We can see on this map, the higher labour productivity can be found in East Asia. The labour productivity is much lower in parts of Southeast Asia. Service based economies usually have a higher labour productivity. The highest labour productivity can be found in Singapore ($54.55), followed by Hong Kong ($49.12) and Taiwan ($46.01).
Cambodia has the lowest labour productivity in Asia ($3.43), followed by Bangladesh ($4.79) and Myanmar ($5.15).
Interestingly, China has one of the lowest labour productivities in Asia, despite being one of the world’s biggest economies. Despite its rapid development, China’s economy still relies a lot on the manufacturing and export of goods that are made with low-cost labour. Apart from that, Chinese companies, especially state owned enterprises, are notoriously ineffective. China also has a lot of so-called ‘zombie companies’. Which are companies that are practically bankrupt and run their operations at a constant loss. They are kept alive with loans and subsidies from the local government, as it desperately needs those companies to stay alive for tax revenues.
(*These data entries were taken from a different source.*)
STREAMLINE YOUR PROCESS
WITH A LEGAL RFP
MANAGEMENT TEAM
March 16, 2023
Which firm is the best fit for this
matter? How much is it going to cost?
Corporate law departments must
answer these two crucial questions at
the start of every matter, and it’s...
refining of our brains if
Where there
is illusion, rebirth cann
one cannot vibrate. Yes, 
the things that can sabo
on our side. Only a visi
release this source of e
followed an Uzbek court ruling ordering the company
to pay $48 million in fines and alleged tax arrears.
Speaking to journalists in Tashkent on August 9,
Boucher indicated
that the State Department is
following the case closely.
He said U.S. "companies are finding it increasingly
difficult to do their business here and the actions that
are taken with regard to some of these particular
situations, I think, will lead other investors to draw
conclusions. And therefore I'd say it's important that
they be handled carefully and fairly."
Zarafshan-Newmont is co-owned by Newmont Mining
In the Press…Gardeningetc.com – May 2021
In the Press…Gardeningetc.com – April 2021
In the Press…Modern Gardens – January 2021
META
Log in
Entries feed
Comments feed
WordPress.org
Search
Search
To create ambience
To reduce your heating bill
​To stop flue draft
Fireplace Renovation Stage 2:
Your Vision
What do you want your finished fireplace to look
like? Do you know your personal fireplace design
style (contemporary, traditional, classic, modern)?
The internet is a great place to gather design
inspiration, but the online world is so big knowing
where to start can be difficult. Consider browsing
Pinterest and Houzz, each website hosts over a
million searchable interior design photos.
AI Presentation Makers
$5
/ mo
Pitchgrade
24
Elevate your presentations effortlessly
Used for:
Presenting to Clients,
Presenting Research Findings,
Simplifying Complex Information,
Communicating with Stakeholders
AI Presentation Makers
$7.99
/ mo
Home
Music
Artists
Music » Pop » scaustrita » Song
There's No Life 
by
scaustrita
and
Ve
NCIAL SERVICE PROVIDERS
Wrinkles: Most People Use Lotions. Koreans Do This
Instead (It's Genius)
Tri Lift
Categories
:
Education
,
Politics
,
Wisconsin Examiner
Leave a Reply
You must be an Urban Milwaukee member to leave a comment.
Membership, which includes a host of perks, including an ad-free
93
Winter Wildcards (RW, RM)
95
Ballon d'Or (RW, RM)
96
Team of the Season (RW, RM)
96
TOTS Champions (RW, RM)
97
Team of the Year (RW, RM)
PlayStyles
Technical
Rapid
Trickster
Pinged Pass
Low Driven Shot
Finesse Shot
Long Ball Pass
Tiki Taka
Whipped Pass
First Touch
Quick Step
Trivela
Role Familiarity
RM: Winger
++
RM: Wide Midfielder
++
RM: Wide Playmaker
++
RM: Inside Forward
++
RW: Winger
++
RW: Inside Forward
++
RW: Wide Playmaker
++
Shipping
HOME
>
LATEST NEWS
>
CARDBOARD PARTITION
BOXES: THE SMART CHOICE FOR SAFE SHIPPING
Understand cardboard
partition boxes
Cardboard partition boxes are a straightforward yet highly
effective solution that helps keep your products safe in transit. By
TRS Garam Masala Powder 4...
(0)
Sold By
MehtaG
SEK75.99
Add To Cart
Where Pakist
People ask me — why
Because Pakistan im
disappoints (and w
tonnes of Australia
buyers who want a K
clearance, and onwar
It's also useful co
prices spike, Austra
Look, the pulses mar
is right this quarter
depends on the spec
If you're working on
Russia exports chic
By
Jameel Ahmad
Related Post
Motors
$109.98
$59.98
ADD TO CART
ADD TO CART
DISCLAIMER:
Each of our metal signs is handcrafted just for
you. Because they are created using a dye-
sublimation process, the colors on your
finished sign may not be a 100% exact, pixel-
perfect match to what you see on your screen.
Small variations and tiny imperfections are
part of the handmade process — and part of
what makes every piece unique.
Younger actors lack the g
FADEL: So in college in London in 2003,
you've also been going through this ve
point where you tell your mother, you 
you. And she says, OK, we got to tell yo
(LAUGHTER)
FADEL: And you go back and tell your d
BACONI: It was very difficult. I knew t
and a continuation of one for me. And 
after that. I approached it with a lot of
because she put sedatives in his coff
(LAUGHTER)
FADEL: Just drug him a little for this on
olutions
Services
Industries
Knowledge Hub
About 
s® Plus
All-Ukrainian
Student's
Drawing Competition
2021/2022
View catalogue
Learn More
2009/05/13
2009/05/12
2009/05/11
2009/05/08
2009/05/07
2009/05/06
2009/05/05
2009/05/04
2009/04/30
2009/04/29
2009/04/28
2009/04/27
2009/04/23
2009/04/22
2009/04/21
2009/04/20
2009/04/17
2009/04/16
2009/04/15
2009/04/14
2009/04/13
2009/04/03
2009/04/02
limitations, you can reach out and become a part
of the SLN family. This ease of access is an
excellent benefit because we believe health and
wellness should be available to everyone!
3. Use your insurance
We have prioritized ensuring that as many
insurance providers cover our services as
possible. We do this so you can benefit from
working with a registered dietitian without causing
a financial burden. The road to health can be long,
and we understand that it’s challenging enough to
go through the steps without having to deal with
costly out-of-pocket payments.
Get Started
For the western half of Asia there was only data for Israel ($40.87) and Turkey ($43.69).
Recently, we already looked at the labour productivity in Europe before. The higher end of Asia would fit just behind the western half of Europe in terms of labour productivity. The country with the lowest labour productivity in Europe (Bulgaria $26.55), would still do quite well compared to a lot of Asian countries.
This data comes from the University of Groningen.